Assignment: Each record must be returned exactly, apart from the pictures, which stay out.

Data for analysis:
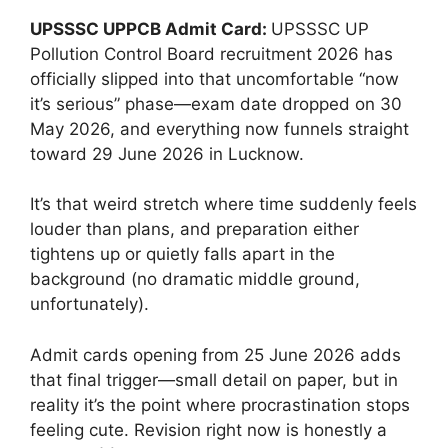
UPSSSC UPPCB Admit Card:
UPSSSC UP
Pollution Control Board recruitment 2026 has
officially slipped into that uncomfortable “now
it’s serious” phase—exam date dropped on 30
May 2026, and everything now funnels straight
toward 29 June 2026 in Lucknow.
It’s that weird stretch where time suddenly feels
louder than plans, and preparation either
tightens up or quietly falls apart in the
background (no dramatic middle ground,
unfortunately).
Admit cards opening from 25 June 2026 adds
that final trigger—small detail on paper, but in
reality it’s the point where procrastination stops
feeling cute. Revision right now is honestly a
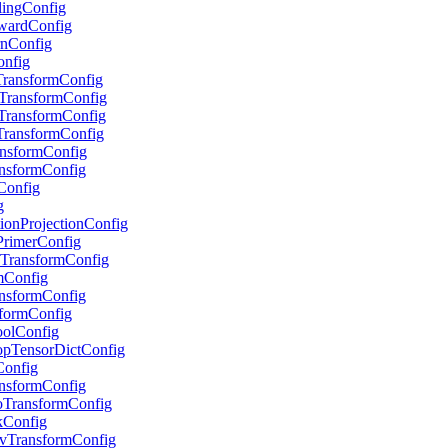
alingConfig
RewardConfig
urnConfig
onfig
pTransformConfig
stTransformConfig
stTransformConfig
eTransformConfig
ransformConfig
ransformConfig
sConfig
g
ctionProjectionConfig
tPrimerConfig
ryTransformConfig
umConfig
ransformConfig
nsformConfig
PoolConfig
ropTensorDictConfig
rConfig
ransformConfig
GoTransformConfig
skConfig
EnvTransformConfig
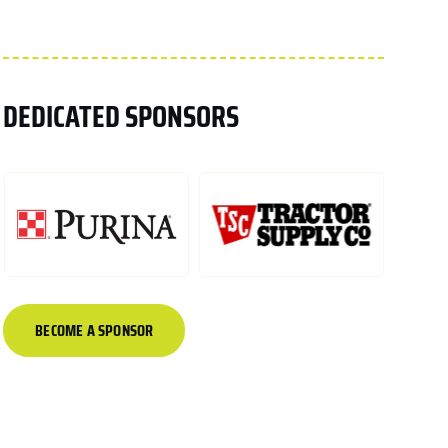
DEDICATED SPONSORS
BECOME A SPONSOR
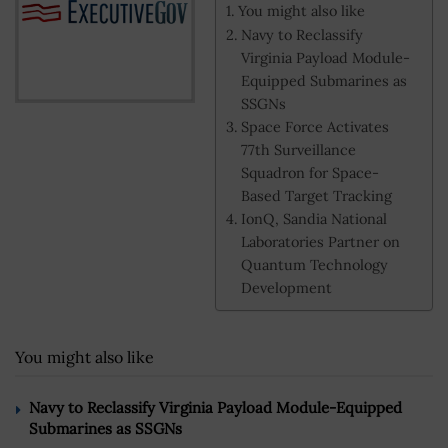
You might also like
Navy to Reclassify
Virginia Payload Module-
Equipped Submarines as
SSGNs
Space Force Activates
77th Surveillance
Squadron for Space-
Based Target Tracking
IonQ, Sandia National
Laboratories Partner on
Quantum Technology
Development
You might also like
Navy to Reclassify Virginia Payload Module-Equipped
Submarines as SSGNs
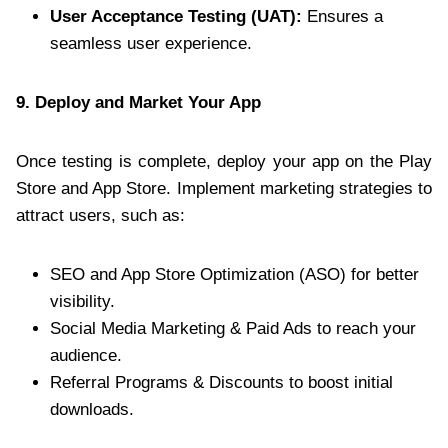
User Acceptance Testing (UAT):
Ensures a
seamless user experience.
9. Deploy and Market Your App
Once testing is complete, deploy your app on the Play
Store and App Store. Implement marketing strategies to
attract users, such as:
SEO and App Store Optimization (ASO) for better
visibility.
Social Media Marketing & Paid Ads to reach your
audience.
Referral Programs & Discounts to boost initial
downloads.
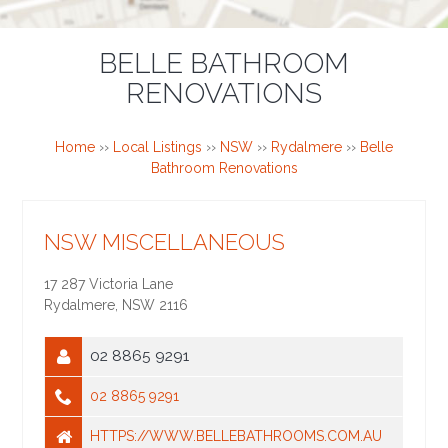
BELLE BATHROOM
RENOVATIONS
Home
››
Local Listings
››
NSW
››
Rydalmere
››
Belle
Bathroom Renovations
NSW MISCELLANEOUS
17 287 Victoria Lane
Rydalmere
,
NSW
2116
02 8865 9291
02 8865 9291
HTTPS://WWW.BELLEBATHROOMS.COM.AU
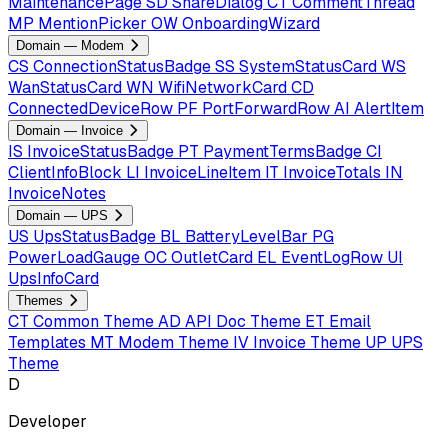
MaintenancePage
SD
ShareDialog
CT
CommentThread
MP
MentionPicker
OW
OnboardingWizard
Domain — Modem
CS
ConnectionStatusBadge
SS
SystemStatusCard
WS
WanStatusCard
WN
WifiNetworkCard
CD
ConnectedDeviceRow
PF
PortForwardRow
AI
AlertItem
Domain — Invoice
IS
InvoiceStatusBadge
PT
PaymentTermsBadge
CI
ClientInfoBlock
LI
InvoiceLineItem
IT
InvoiceTotals
IN
InvoiceNotes
Domain — UPS
US
UpsStatusBadge
BL
BatteryLevelBar
PG
PowerLoadGauge
OC
OutletCard
EL
EventLogRow
UI
UpsInfoCard
Themes
CT
Common Theme
AD
API Doc Theme
ET
Email
Templates
MT
Modem Theme
IV
Invoice Theme
UP
UPS
Theme
D
Developer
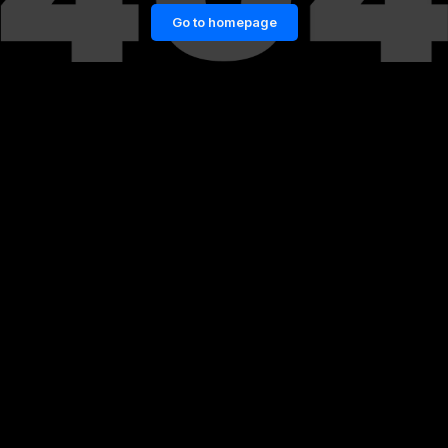
Go to homepage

Reply to the exercise:
UPSSSC UPPCB Admit Card:
UPSSSC UP
Pollution Control Board recruitment 2026 has
officially slipped into that uncomfortable “now
it’s serious” phase—exam date dropped on 30
May 2026, and everything now funnels straight
toward 29 June 2026 in Lucknow.
It’s that weird stretch where time suddenly feels
louder than plans, and preparation either
tightens up or quietly falls apart in the
background (no dramatic middle ground,
unfortunately).
Admit cards opening from 25 June 2026 adds
that final trigger—small detail on paper, but in
reality it’s the point where procrastination stops
feeling cute. Revision right now is honestly a
alingConfig
RewardConfig
urnConfig
onfig
pTransformConfig
stTransformConfig
stTransformConfig
eTransformConfig
ransformConfig
ransformConfig
sConfig
g
ctionProjectionConfig
tPrimerConfig
ryTransformConfig
umConfig
ransformConfig
nsformConfig
PoolConfig
ropTensorDictConfig
rConfig
ransformConfig
GoTransformConfig
skConfig
EnvTransformConfig
DEDICATED SPONSORS
BECOME A SPONSOR
You might also like
Navy to Reclassify
Virginia Payload Module-
Equipped Submarines as
SSGNs
Space Force Activates
77th Surveillance
Squadron for Space-
Based Target Tracking
IonQ, Sandia National
Laboratories Partner on
Quantum Technology
Development
You might also like
Navy to Reclassify Virginia Payload Module-Equipped
Submarines as SSGNs
User Acceptance Testing (UAT):
Ensures a
seamless user experience.
9. Deploy and Market Your App
Once testing is complete, deploy your app on the Play
Store and App Store. Implement marketing strategies to
attract users, such as:
SEO and App Store Optimization (ASO) for better
visibility.
Social Media Marketing & Paid Ads to reach your
audience.
Referral Programs & Discounts to boost initial
downloads.
BELLE BATHROOM
RENOVATIONS
Home
››
Local Listings
››
NSW
››
Rydalmere
››
Belle
Bathroom Renovations
NSW MISCELLANEOUS
17 287 Victoria Lane
Rydalmere
,
NSW
2116
02 8865 9291
02 8865 9291
HTTPS://WWW.BELLEBATHROOMS.COM.AU
MaintenancePage
SD
ShareDialog
CT
CommentThread
MP
MentionPicker
OW
OnboardingWizard
Domain — Modem
CS
ConnectionStatusBadge
SS
SystemStatusCard
WS
WanStatusCard
WN
WifiNetworkCard
CD
ConnectedDeviceRow
PF
PortForwardRow
AI
AlertItem
Domain — Invoice
IS
InvoiceStatusBadge
PT
PaymentTermsBadge
CI
ClientInfoBlock
LI
InvoiceLineItem
IT
InvoiceTotals
IN
InvoiceNotes
Domain — UPS
US
UpsStatusBadge
BL
BatteryLevelBar
PG
PowerLoadGauge
OC
OutletCard
EL
EventLogRow
UI
UpsInfoCard
Themes
CT
Common Theme
AD
API Doc Theme
ET
Email
Templates
MT
Modem Theme
IV
Invoice Theme
UP
UPS
Theme
D
Developer
Go to homepage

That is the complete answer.